Task inputs:
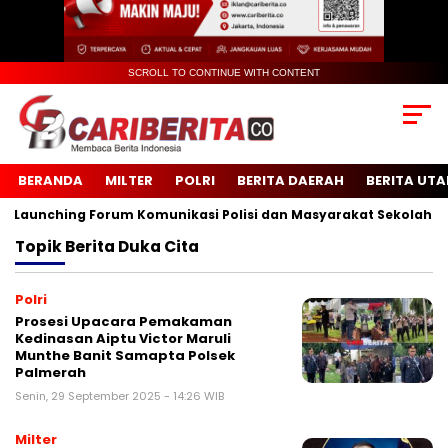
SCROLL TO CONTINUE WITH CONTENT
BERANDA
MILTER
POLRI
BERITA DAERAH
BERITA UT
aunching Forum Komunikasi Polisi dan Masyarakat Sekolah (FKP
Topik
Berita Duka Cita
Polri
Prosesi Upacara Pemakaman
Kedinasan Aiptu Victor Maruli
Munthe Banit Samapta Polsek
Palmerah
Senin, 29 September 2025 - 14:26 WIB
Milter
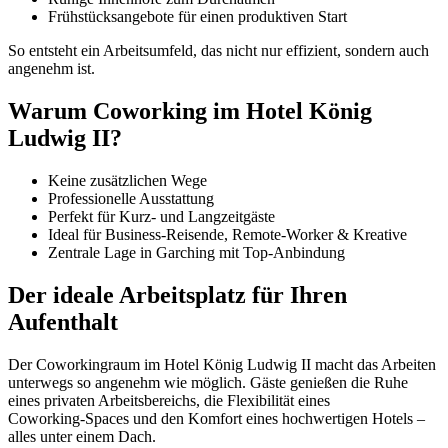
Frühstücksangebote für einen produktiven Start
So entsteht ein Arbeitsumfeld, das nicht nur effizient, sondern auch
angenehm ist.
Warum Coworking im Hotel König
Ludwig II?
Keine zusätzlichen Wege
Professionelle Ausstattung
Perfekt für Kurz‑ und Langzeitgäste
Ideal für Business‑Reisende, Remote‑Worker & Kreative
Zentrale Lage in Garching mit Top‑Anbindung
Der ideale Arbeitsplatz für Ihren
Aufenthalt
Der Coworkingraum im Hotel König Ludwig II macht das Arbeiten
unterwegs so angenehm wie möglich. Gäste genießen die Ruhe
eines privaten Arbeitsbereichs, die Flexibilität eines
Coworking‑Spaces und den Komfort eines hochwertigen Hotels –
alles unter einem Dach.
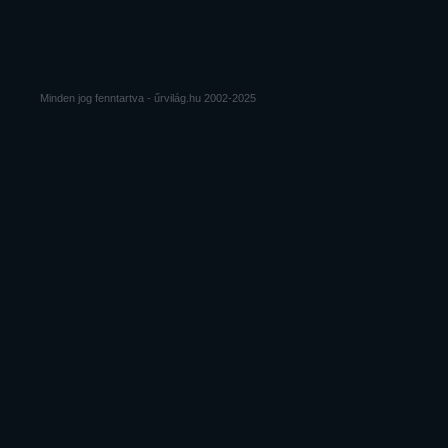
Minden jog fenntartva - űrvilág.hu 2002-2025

---

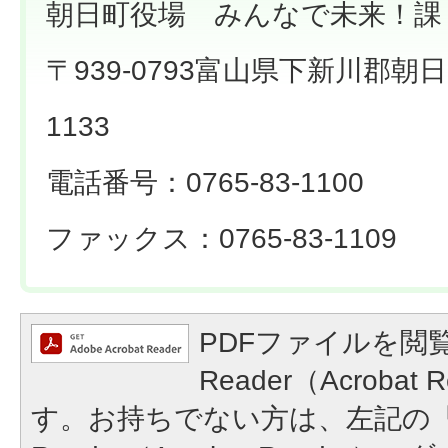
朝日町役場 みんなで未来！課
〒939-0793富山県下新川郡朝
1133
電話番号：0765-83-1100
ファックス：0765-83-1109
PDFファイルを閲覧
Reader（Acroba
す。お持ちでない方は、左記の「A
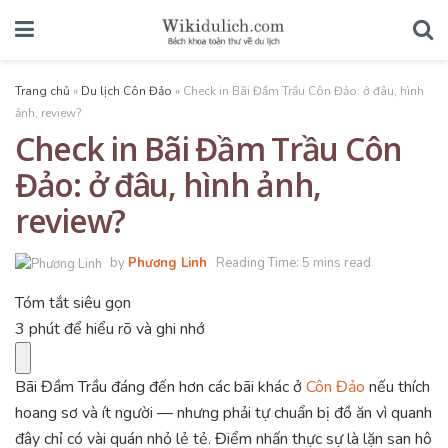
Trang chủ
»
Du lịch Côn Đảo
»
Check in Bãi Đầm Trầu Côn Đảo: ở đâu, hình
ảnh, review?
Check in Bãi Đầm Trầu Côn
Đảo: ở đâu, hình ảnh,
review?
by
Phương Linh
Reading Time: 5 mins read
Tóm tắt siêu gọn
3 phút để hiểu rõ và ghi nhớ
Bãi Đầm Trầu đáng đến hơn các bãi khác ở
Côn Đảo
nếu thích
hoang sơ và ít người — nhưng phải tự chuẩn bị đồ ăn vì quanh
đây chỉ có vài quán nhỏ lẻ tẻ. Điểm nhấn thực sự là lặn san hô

Task details:
Where does the word "hình" occur in the records? Return every line that holds it.

Answer box:
Check in Bãi Đầm Trầu Côn Đảo: ở đâu, hình
Đảo: ở đâu, hình ảnh,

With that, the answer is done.